Task data Start Marker

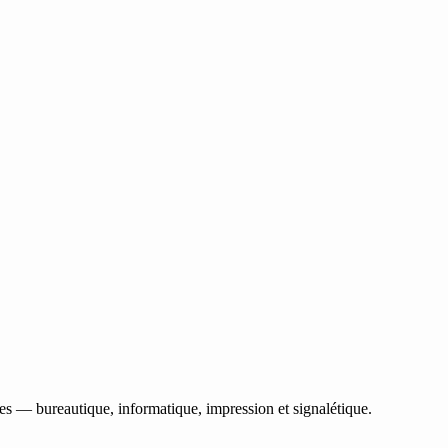
les — bureautique, informatique, impression et signalétique.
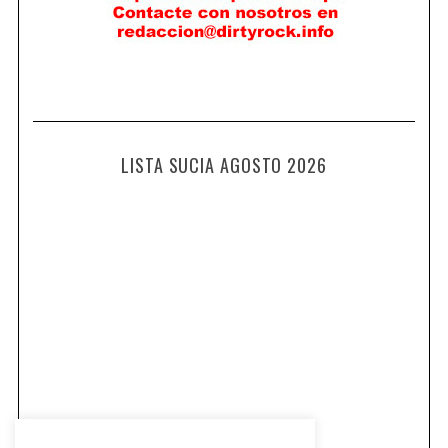
LISTA SUCIA AGOSTO 2026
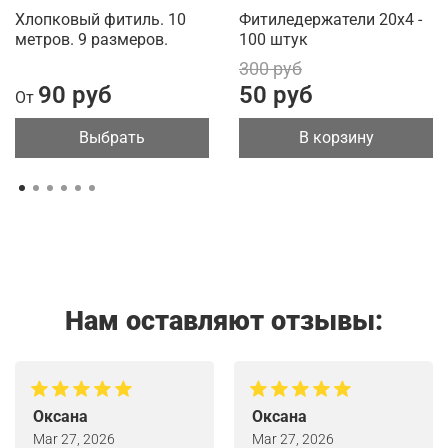
Хлопковый фитиль. 10
Фитиледержатели 20х4 -
метров. 9 размеров.
100 штук
300 руб
90 руб
50 руб
От
Выбрать
В корзину
Нам оставляют отзывы:
Оксана
Оксана
Mar 27, 2026
Mar 27, 2026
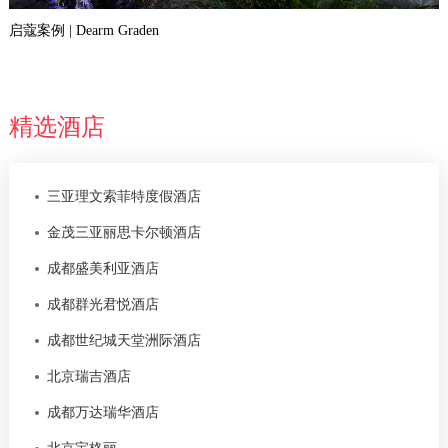
启蔻案例 | Dearm Graden
精选酒店
三亚理文索菲特度假酒店
金茂三亚丽思卡尔顿酒店
成都盛美利亚酒店
成都群光君悦酒店
成都世纪城天堂洲际酒店
北京瑞吉酒店
成都万达瑞华酒店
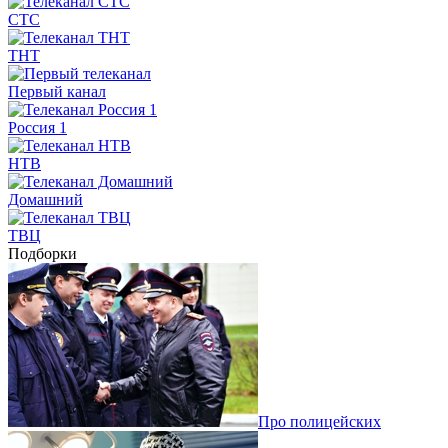
СТС
ТНТ
Первый канал
Россия 1
НТВ
Домашний
ТВЦ
Подборки
Про полицейских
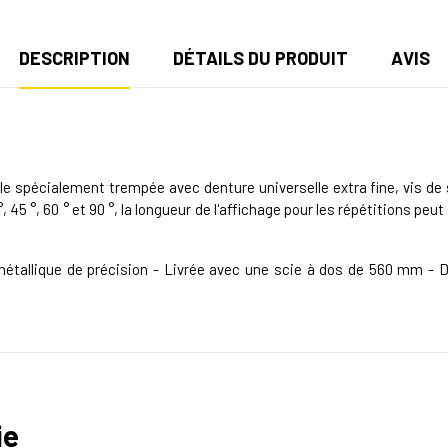
DESCRIPTION
DÉTAILS DU PRODUIT
AVIS
 spécialement trempée avec denture universelle extra fine, vis de 
 45 °, 60 ° et 90 °, la longueur de l'affichage pour les répétitions peu
étallique de précision - Livrée avec une scie à dos de 560 mm - D
ie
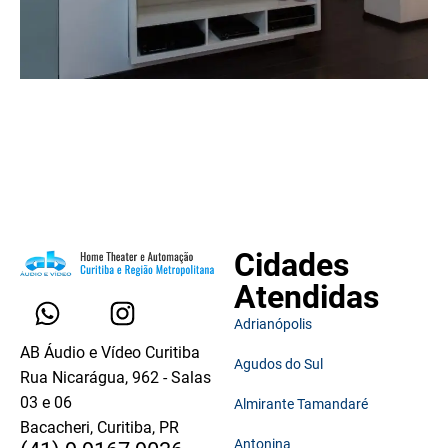
Cidades
Atendidas
Adrianópolis
AB Áudio e Vídeo Curitiba
Agudos do Sul
Rua Nicarágua, 962 - Salas
03 e 06
Almirante Tamandaré
Bacacheri, Curitiba, PR
Antonina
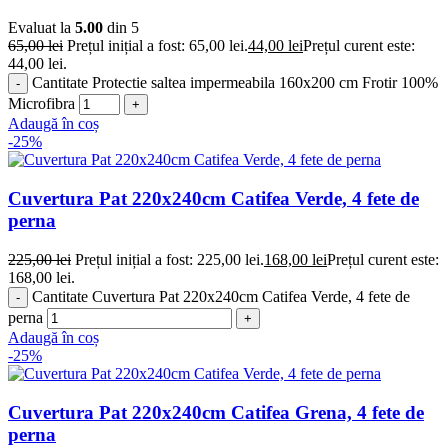
Evaluat la
5.00
din 5
65,00
lei
Prețul inițial a fost: 65,00 lei.
44,00
lei
Prețul curent este:
44,00 lei.
Cantitate Protectie saltea impermeabila 160x200 cm Frotir 100%
Microfibra
Adaugă în coș
-25%
Cuvertura Pat 220x240cm Catifea Verde, 4 fete de
perna
225,00
lei
Prețul inițial a fost: 225,00 lei.
168,00
lei
Prețul curent este:
168,00 lei.
Cantitate Cuvertura Pat 220x240cm Catifea Verde, 4 fete de
perna
Adaugă în coș
-25%
Cuvertura Pat 220x240cm Catifea Grena, 4 fete de
perna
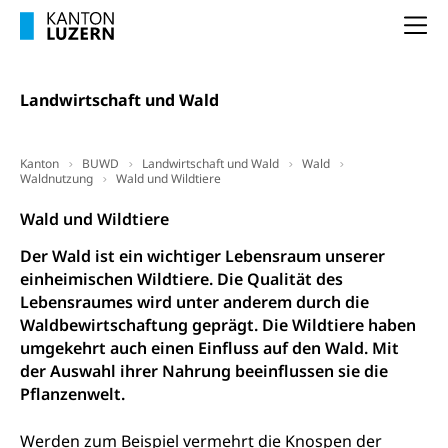
Menschen mit Behinderungen
Kultur und Medien
AHV-Altersrente (WAS Luzern)
Na
IV-Leistungen (WAS Luzern)
Archive und Bibliotheken
Bücher, Bundesarchiv, Landesbibliothek
Landwirtschaft und Wald
Staatsarchiv Luzern
Kulturelle Einrichtungen
Kanton
BUWD
Landwirtschaft und Wald
Wald
Zentral- und Hochschulbibliothek
Museen, Theater, Bibliotheken
Waldnutzung
Wald und Wildtiere
Archiv der Denkmalpflege
Dienststelle Kultur
Kulturförderung
Wald und Wildtiere
Kunst & Kultur (Luzern Tourismus)
Kulturpolitik, Sprachförderung, Denkmalpflege,
Der Wald ist ein wichtiger Lebensraum unserer
kulturelles Angebot, Kulturerbe, kulturelles Erbe,
einheimischen Wildtiere. Die Qualität des
Nachwuchsförderung, Vermittlung, Selektive
Lebensraumes wird unter anderem durch die
Förderung, Kulturausschreibungen, Kulturpreis,
Werkbeitrag, Produktionsbeitrag, Recherche,
Waldbewirtschaftung geprägt. Die Wildtiere haben
Bildende Kunst, Angewandte Kunst, Theater/Tanz,
umgekehrt auch einen Einfluss auf den Wald. Mit
Musik, Entwicklung, Programmbeiträge,
der Auswahl ihrer Nahrung beeinflussen sie die
Filmförderung, Regionale Förderfonds,
Pflanzenwelt.
Werkankäufe, Kunstankäufe, Kunst und Bau, Schule
und Kultur, Kulturgesuche, Kulturvermittlung
Werden zum Beispiel vermehrt die Knospen der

Task data End Marker

— Task directions —
The required output is the exact run of lines from the start of the records through the line containing "einheimischen Wildtiere. Die Qualität des", both ends included, with no pictures.

— Response for this exercise —
les — bureautique, informatique, impression et signalétique.
LISTA SUCIA AGOSTO 2026
Хлопковый фитиль. 10
Фитиледержатели 20х4 -
метров. 9 размеров.
100 штук
300 руб
90 руб
50 руб
От
Выбрать
В корзину
Нам оставляют отзывы:
Оксана
Оксана
Mar 27, 2026
Mar 27, 2026
启蔻案例 | Dearm Graden
精选酒店
三亚理文索菲特度假酒店
金茂三亚丽思卡尔顿酒店
成都盛美利亚酒店
成都群光君悦酒店
成都世纪城天堂洲际酒店
北京瑞吉酒店
成都万达瑞华酒店
СТС
ТНТ
Первый канал
Россия 1
НТВ
Домашний
ТВЦ
Подборки
Про полицейских
DESCRIPTION
DÉTAILS DU PRODUIT
AVIS
 spécialement trempée avec denture universelle extra fine, vis de 
 45 °, 60 ° et 90 °, la longueur de l'affichage pour les répétitions peu
étallique de précision - Livrée avec une scie à dos de 560 mm - D
ie
Cidades
Atendidas
Adrianópolis
AB Áudio e Vídeo Curitiba
Agudos do Sul
Rua Nicarágua, 962 - Salas
03 e 06
Almirante Tamandaré
Bacacheri, Curitiba, PR
Antonina
Evaluat la
5.00
din 5
65,00
lei
Prețul inițial a fost: 65,00 lei.
44,00
lei
Prețul curent este:
44,00 lei.
Cantitate Protectie saltea impermeabila 160x200 cm Frotir 100%
Microfibra
Adaugă în coș
-25%
Cuvertura Pat 220x240cm Catifea Verde, 4 fete de
perna
225,00
lei
Prețul inițial a fost: 225,00 lei.
168,00
lei
Prețul curent este:
168,00 lei.
Cantitate Cuvertura Pat 220x240cm Catifea Verde, 4 fete de
perna
Adaugă în coș
-25%
Cuvertura Pat 220x240cm Catifea Grena, 4 fete de
perna
Menschen mit Behinderungen
Kultur und Medien
AHV-Altersrente (WAS Luzern)
Na
IV-Leistungen (WAS Luzern)
Archive und Bibliotheken
Bücher, Bundesarchiv, Landesbibliothek
Landwirtschaft und Wald
Staatsarchiv Luzern
Kulturelle Einrichtungen
Kanton
BUWD
Landwirtschaft und Wald
Wald
Zentral- und Hochschulbibliothek
Museen, Theater, Bibliotheken
Waldnutzung
Wald und Wildtiere
Archiv der Denkmalpflege
Dienststelle Kultur
Kulturförderung
Wald und Wildtiere
Kunst & Kultur (Luzern Tourismus)
Kulturpolitik, Sprachförderung, Denkmalpflege,
Der Wald ist ein wichtiger Lebensraum unserer
kulturelles Angebot, Kulturerbe, kulturelles Erbe,
einheimischen Wildtiere. Die Qualität des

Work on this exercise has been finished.